Katherine Stagg (pictured top middle left), managing director of Stagg Mortgage Services, told Mortgage Introducer the hold was the right call, but the more pressing question was what comes next.
"It's good that it was a hold again. I know two of them wanted to push for an increase, which I don't think is the right time. But we've got to get this purchase market moving because if not, we're not going to go anywhere with it."
What does the hold mean for broker confidence?
Harry Arnold (pictured top right), director at Anderson Harris, told Mortgage Introducer the decision was welcome, but he cautioned that mortgage rates would remain higher than many had hoped for at the start of the year.
"The market is slower than it would have been had there not been this uncertainty around interest rates. We thought we might have a base rate of 3.5% or maybe even 3.25% by now. Those cuts aren't going to come, we don't think, this year."
Arnold said brokers should steer clients away from timing decisions around rate movements and towards their own personal circumstances.
"We would always counsel clients to think more about whether it's the right time for them to move or to do the work on the house they want to do, rather than be whipsawed around by world events."
Murphy said well-run intermediary firms had been offering clients a choice between fixed-rate products and variable rate trackers throughout the period of uncertainty, and that the hold had proved that approach to be right.
"Good intermediaries who have offered these two options with sensible advice, laying out the pros and cons and the risks of both, are now sitting there going, ‘Actually, yeah, we've done the right thing’. We've seen a big spike in variable rate early repayment charge-free mortgages."
Stagg agreed the hold brought a degree of certainty, and said clients sitting on the fence needed honest counsel rather than false hope.
"I just think we need to be honest with them and say this is what it's going to be like for a while now. Unfortunately, with the war and everything, we've just got to carry on and do what we can do and get first-time buyers into houses."
Purchase market outlook
Guy Nyirenda (pictured top middle right), head of commercial and specialist lending at Altura Mortgage Finance, told Mortgage Introducer the hold would support lender rate reductions and expected further cuts to follow quickly.
"We've seen various rate drops over the last week or so and we'll probably see some more come through today. It will certainly help some clients with moving forward and applying for mortgages."
Stagg said lender cuts were already making a difference on the ground, and pointed to first-time buyers as the group most in need of continued momentum.

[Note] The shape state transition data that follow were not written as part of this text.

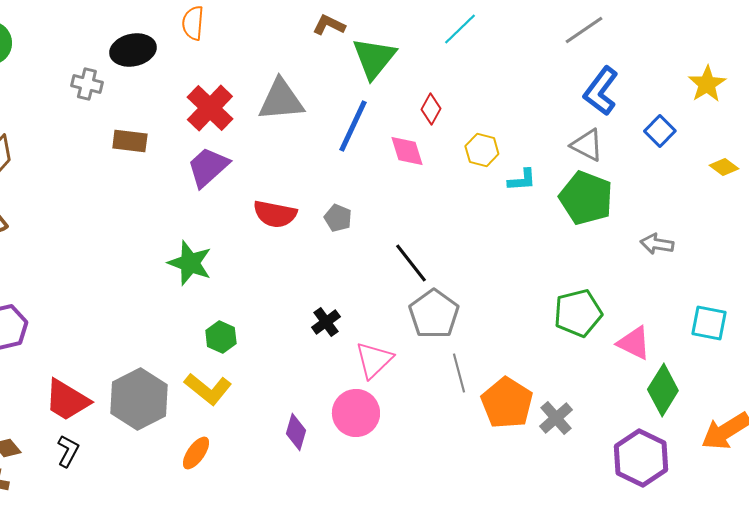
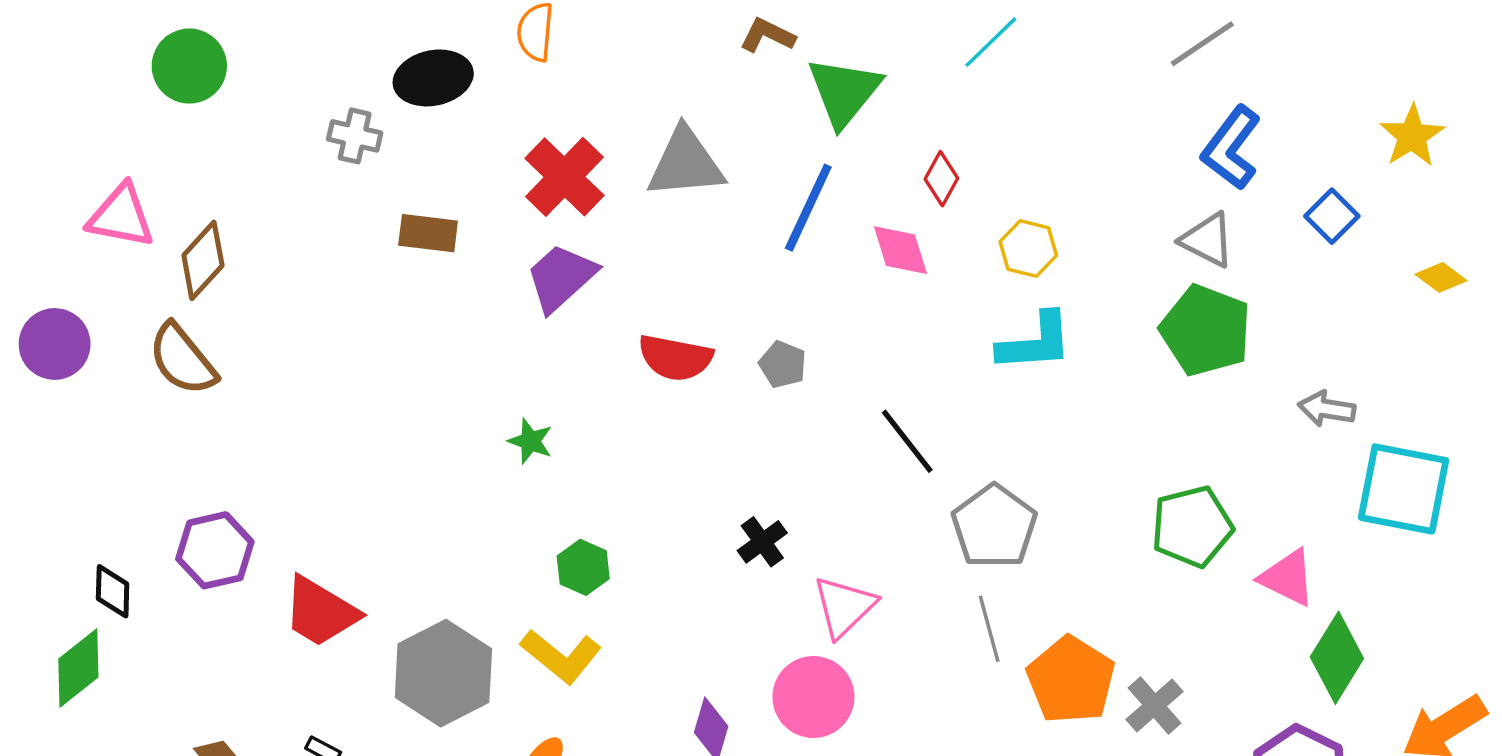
cyan L-shape: (522, 180) -> (1035, 342), moved, size x1.6
green star: (190, 263) -> (530, 441), size x0.6
gray pentagon: (434, 314) -> (994, 526), moved
cyan square: (709, 323) -> (1403, 489), moved, size x1.5
red trapezoid: (67, 400) -> (321, 612), moved

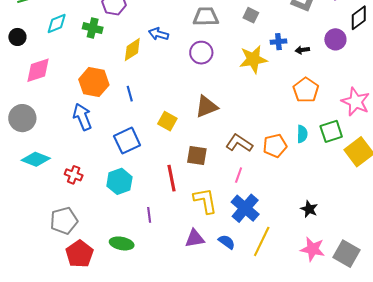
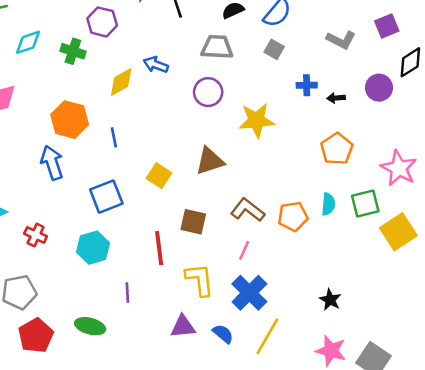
yellow star: (253, 59) -> (257, 120), moved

"The lenders are reducing rates and that is helping. If we can get more rate reductions from lenders, which we are seeing, that would help first-time buyers and movers moving forward. We just need to give them that help."
Nyirenda pointed to the remortgage pipeline as a particular source of confidence for the second half of the year.
"There's quite a large remortgage market coming with long-term fixes ending this year, so lots of optimism on that side."
What would it take to get the market moving?
Murphy pointed to stamp duty as the single biggest structural barrier and said the government needed to act.
"If they get stamp duty right at the top end with people downsizing, and at the bottom end, it will basically create the social mobility the government needs and what the country wants."
He also called for an overhaul of how lenders assess self-employed income, arguing the current approach was decades behind the reality of the modern workforce.
"We're no longer a nation of shopkeepers. We're now a nation of contractors and self-employed individuals and limited company directors. The way we assess income for self-employed is still crazy, still looking back 18 months, two years, when what we should be looking at is what the client has earned in the last three to four months, the same as you would do with anybody who's employed."
Stagg echoed the need for broader incentives, highlighting cashback schemes and solicitor fee support as practical measures that could unlock hesitant buyers.
"More initiatives, more cashback schemes so they don't have to pay the solicitors fees. And maintaining the base rate has helped, definitely. It's just getting the rates reduced slightly."
Nyirenda added that buy-to-let investors were watching how the Renters Reform Act would bed in, and that clarity there would help drive activity in that segment.
"Seeing the effect of the Renters Reform Act coming into practice – once that's a bit more settled – will help things forward."